(STORED DATA begins)

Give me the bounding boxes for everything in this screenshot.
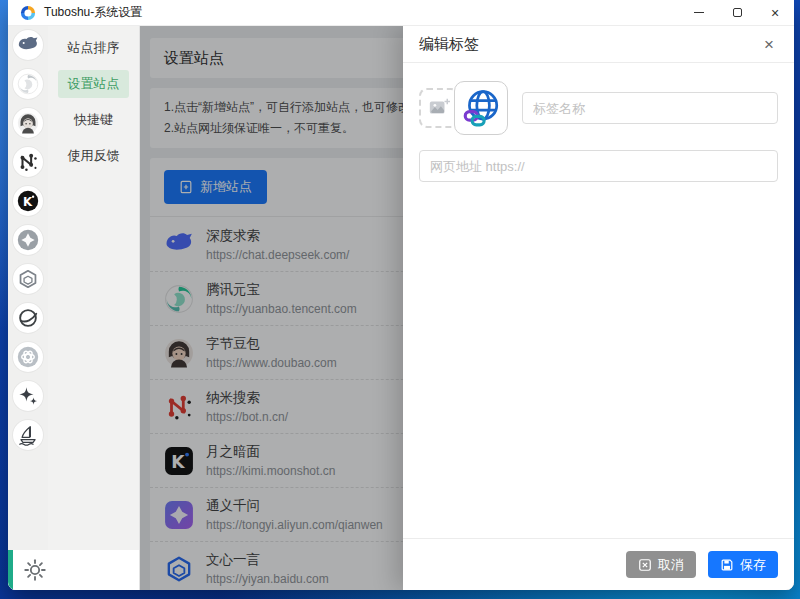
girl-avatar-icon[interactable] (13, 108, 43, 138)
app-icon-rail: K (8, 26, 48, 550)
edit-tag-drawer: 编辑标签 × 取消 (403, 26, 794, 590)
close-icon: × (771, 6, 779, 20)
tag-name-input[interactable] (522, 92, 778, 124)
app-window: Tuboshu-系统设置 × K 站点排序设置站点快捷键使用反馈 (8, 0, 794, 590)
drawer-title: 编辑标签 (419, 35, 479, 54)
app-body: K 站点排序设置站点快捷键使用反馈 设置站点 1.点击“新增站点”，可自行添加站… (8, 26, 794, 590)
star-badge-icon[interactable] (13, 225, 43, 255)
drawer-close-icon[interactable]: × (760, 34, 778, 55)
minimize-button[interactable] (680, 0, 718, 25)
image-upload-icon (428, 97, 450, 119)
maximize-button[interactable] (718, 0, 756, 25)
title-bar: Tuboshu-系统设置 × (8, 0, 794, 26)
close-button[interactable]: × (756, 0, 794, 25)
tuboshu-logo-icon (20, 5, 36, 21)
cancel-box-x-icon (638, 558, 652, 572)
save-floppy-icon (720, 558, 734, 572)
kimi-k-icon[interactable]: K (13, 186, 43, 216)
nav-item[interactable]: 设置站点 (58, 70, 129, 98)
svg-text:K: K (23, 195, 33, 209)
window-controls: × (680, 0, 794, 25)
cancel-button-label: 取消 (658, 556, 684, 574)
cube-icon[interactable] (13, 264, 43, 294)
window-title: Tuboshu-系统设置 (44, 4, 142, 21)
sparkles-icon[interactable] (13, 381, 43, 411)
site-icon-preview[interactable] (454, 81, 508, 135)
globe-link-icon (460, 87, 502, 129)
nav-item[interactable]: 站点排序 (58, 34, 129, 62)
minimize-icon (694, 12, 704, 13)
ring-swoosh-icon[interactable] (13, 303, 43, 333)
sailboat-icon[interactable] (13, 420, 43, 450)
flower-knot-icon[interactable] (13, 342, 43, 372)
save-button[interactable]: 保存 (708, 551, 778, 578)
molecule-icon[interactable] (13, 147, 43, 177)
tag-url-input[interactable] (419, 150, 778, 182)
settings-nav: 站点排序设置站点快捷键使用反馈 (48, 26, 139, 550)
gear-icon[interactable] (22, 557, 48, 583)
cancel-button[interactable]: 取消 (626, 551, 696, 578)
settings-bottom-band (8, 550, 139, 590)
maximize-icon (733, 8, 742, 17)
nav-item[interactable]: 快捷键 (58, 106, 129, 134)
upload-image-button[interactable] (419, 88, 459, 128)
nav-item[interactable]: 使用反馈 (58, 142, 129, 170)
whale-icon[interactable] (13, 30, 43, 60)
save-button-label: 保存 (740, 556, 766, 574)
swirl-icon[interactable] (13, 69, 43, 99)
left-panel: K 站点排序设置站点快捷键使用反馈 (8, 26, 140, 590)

(STORED DATA ends)

_WORK REQUEST_. From the records above, copy every line that includes the word "cancel".

_ANSWER AREA_.
cancel-box-x-icon (638, 558, 652, 572)
cancel-button-label: 取消 (658, 556, 684, 574)
cancel-button[interactable]: 取消 (626, 551, 696, 578)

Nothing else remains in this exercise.